10,11 In contrast, both B/PBSM/FVIII and B/FVIIIM/FVIII mice had residual maternal anti-FVIII IgG. At 8 weeks of age, the different groups of mice were treated with 1 IU FVIII once a week for 4 weeks. Blood was collected 5 days after the fourth FVIII administration, and the anti-FVIII IgG titres were measured (Fig. 3b). As expected, B/FVIIIM/FVIII were protected against the development of FVIII inhibitors. The B/PBSM/FVIII demonstrated anti-FVIII IgG titres (51·4 ± 84·8 μg/ml) that were lower than those measured in the case of B/FVIIIM/PBS (133·1 ± 44·0 μg/ml) and B/PBSM/PBS,
without reaching statistical significance. This suggests that optimal protection is conferred when maternal IgG are transferred during both fetal PS 341 life and lactation. Furthermore, residual levels of anti-FVIII IgG in B/FVIIIM/FVIII mice at 11 weeks of age (third injection of FVIII) were identical to the theoretical values of clearance rates of IgG (Supporting information Fig.
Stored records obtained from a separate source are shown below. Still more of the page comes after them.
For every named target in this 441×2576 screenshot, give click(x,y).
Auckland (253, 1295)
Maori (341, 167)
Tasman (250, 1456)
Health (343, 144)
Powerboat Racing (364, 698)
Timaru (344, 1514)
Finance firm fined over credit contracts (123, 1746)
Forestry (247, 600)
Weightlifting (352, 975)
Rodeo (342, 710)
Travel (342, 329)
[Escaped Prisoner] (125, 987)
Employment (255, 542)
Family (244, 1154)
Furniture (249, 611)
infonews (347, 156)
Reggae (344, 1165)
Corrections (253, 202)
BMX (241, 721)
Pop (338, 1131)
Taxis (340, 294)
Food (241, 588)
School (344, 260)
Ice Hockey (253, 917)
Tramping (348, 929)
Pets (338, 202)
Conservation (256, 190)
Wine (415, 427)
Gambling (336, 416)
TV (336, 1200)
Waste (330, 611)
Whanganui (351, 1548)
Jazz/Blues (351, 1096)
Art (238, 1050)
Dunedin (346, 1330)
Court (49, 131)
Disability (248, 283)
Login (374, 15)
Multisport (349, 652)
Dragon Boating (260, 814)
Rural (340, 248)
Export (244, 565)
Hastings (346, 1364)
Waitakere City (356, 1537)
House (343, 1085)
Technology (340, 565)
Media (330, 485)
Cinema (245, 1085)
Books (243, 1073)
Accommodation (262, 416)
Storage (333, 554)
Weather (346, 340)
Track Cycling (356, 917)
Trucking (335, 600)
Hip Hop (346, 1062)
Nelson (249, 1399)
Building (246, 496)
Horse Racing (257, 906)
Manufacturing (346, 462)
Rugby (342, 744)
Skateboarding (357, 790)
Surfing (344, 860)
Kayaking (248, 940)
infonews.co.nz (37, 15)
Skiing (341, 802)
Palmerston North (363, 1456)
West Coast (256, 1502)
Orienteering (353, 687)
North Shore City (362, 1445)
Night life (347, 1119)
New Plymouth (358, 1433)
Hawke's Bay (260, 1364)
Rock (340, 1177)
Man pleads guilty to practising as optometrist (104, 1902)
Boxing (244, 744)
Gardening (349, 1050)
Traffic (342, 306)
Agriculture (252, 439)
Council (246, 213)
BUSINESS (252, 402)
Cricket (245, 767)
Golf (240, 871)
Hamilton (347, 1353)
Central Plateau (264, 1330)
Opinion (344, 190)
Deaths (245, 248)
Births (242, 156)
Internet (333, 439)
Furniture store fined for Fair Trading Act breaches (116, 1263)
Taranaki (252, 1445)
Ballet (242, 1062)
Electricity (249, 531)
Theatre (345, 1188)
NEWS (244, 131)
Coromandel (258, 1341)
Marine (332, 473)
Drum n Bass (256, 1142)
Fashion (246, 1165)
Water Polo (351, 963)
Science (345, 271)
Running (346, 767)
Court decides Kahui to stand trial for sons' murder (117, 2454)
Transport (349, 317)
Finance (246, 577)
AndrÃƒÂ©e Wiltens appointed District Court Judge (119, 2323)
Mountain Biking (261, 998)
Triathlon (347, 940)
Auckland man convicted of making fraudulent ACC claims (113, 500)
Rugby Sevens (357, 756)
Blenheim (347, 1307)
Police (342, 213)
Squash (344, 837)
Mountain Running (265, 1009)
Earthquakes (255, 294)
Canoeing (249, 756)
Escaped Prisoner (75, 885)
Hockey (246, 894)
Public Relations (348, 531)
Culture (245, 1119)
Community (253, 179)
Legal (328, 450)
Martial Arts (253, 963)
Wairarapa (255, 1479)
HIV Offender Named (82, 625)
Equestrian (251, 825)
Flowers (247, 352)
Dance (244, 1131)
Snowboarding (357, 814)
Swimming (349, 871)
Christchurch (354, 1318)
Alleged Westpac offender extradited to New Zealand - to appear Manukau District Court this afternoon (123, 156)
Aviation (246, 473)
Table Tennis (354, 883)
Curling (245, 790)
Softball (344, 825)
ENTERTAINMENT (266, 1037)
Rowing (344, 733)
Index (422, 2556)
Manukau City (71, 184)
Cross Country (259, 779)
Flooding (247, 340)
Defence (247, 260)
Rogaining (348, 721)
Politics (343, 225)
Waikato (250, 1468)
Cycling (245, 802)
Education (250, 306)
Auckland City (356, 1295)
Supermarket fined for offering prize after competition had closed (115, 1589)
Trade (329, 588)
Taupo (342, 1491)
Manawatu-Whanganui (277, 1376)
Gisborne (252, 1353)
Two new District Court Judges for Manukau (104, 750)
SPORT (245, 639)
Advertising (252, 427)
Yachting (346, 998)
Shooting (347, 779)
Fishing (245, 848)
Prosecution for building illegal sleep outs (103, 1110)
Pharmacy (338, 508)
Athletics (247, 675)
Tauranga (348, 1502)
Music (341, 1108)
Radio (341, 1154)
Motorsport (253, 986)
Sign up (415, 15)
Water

S2). Residual levels of anti-FVIII IgG were however higher than the theoretical value in the case of B/PBSM/FVIII mice. This suggests that B/PBSM/FVIII mice were in the process of developing
novel anti-FVIII IgG, whereas B/FVIIIM/FVIII mice were not. At 12 weeks of age (fourth injection), the experimental values of IgG levels were systematically higher than the theoretical ones. We then reconstituted naive FVIII-deficient mice with IgG pools from either FVIII-treated mice that contain anti-FVIII IgG (‘inhibitor+’, Fig. 3c, selleck compound 131·9 ± 24·1 μg/ml) or naive mice (‘inhibitor−’). Three days later, mice were treated with exogenous FVIII. Naive mice reconstituted with anti-FVIII IgG developed significantly lower titres of anti-FVIII IgG than control mice (Fig. 3d, P < 0·05). The protective effect of the presence of anti-FVIII IgG was confirmed by a χ2 analysis of the pooled data on pre-treatment anti-FVIII IgG titres and anti-FVIII IgG titres
measured after the fourth FVIII administration from Figs 2 and 3 (odds ratio = 7·2; 95% confidence interval, 1·64–31·54, P < 0·01). In this work, we have shown that maternally transferred anti-FVIII IgG can delay the development of the anti-FVIII immune response. 3-oxoacyl-(acyl-carrier-protein) reductase The offspring from FVIII-treated mothers, who received maternal anti-FVIII IgG in utero and during lactation, developed lower levels of inhibitory anti-FVIII IgG, and demonstrated reduced FVIII-specific proliferative T-cell responses. The reduced capacity of the immune system of the offspring to mount an anti-FVIII immune response was transient as the effect diminished if these offspring were nursed by naive mothers. However, the suppression of the anti-FVIII response could be reproduced upon reconstitution of naive mice with ‘purified’ anti-FVIII IgG, so replicating the classic studies of Bystryn et al.13 which demonstrated that passive antibody can inhibit the subsequent immune response.